Records for this task:

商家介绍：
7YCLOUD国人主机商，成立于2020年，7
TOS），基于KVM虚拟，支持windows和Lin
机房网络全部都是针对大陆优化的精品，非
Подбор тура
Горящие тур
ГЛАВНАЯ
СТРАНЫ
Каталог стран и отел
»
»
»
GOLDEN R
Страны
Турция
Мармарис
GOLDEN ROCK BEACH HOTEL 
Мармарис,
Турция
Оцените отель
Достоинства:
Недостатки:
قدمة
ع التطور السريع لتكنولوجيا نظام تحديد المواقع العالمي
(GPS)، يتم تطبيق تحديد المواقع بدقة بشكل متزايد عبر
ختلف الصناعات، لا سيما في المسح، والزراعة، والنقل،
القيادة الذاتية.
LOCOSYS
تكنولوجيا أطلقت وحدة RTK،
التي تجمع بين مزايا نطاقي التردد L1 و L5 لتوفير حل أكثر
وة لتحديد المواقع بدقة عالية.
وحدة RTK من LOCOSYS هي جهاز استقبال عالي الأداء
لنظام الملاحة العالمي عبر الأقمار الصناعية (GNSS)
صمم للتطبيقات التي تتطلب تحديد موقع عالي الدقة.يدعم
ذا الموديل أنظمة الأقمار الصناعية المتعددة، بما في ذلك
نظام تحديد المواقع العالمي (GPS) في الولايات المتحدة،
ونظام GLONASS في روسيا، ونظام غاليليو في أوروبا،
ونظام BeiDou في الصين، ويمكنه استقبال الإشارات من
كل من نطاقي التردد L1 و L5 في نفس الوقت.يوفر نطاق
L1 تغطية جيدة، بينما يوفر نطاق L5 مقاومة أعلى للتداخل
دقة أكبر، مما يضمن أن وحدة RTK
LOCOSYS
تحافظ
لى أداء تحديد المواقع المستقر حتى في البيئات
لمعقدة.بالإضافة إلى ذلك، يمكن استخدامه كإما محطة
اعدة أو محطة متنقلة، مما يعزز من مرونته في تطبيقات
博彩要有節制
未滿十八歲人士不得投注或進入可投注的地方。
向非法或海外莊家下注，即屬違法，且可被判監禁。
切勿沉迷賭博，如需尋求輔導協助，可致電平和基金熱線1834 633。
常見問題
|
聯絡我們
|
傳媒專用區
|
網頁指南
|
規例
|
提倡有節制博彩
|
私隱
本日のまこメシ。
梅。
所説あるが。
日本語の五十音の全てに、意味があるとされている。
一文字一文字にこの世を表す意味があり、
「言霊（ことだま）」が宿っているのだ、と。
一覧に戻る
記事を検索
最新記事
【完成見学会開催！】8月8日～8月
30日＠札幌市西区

About this task: All records are to be restated exactly, from the first line to the last line.

Reply to the exercise:
商家介绍：
7YCLOUD国人主机商，成立于2020年，7
TOS），基于KVM虚拟，支持windows和Lin
机房网络全部都是针对大陆优化的精品，非
Подбор тура
Горящие тур
ГЛАВНАЯ
СТРАНЫ
Каталог стран и отел
»
»
»
GOLDEN R
Страны
Турция
Мармарис
GOLDEN ROCK BEACH HOTEL 
Мармарис,
Турция
Оцените отель
Достоинства:
Недостатки:
قدمة
ع التطور السريع لتكنولوجيا نظام تحديد المواقع العالمي
(GPS)، يتم تطبيق تحديد المواقع بدقة بشكل متزايد عبر
ختلف الصناعات، لا سيما في المسح، والزراعة، والنقل،
القيادة الذاتية.
LOCOSYS
تكنولوجيا أطلقت وحدة RTK،
التي تجمع بين مزايا نطاقي التردد L1 و L5 لتوفير حل أكثر
وة لتحديد المواقع بدقة عالية.
وحدة RTK من LOCOSYS هي جهاز استقبال عالي الأداء
لنظام الملاحة العالمي عبر الأقمار الصناعية (GNSS)
صمم للتطبيقات التي تتطلب تحديد موقع عالي الدقة.يدعم
ذا الموديل أنظمة الأقمار الصناعية المتعددة، بما في ذلك
نظام تحديد المواقع العالمي (GPS) في الولايات المتحدة،
ونظام GLONASS في روسيا، ونظام غاليليو في أوروبا،
ونظام BeiDou في الصين، ويمكنه استقبال الإشارات من
كل من نطاقي التردد L1 و L5 في نفس الوقت.يوفر نطاق
L1 تغطية جيدة، بينما يوفر نطاق L5 مقاومة أعلى للتداخل
دقة أكبر، مما يضمن أن وحدة RTK
LOCOSYS
تحافظ
لى أداء تحديد المواقع المستقر حتى في البيئات
لمعقدة.بالإضافة إلى ذلك، يمكن استخدامه كإما محطة
اعدة أو محطة متنقلة، مما يعزز من مرونته في تطبيقات
博彩要有節制
未滿十八歲人士不得投注或進入可投注的地方。
向非法或海外莊家下注，即屬違法，且可被判監禁。
切勿沉迷賭博，如需尋求輔導協助，可致電平和基金熱線1834 633。
常見問題
|
聯絡我們
|
傳媒專用區
|
網頁指南
|
規例
|
提倡有節制博彩
|
私隱
本日のまこメシ。
梅。
所説あるが。
日本語の五十音の全てに、意味があるとされている。
一文字一文字にこの世を表す意味があり、
「言霊（ことだま）」が宿っているのだ、と。
一覧に戻る
記事を検索
最新記事
【完成見学会開催！】8月8日～8月
30日＠札幌市西区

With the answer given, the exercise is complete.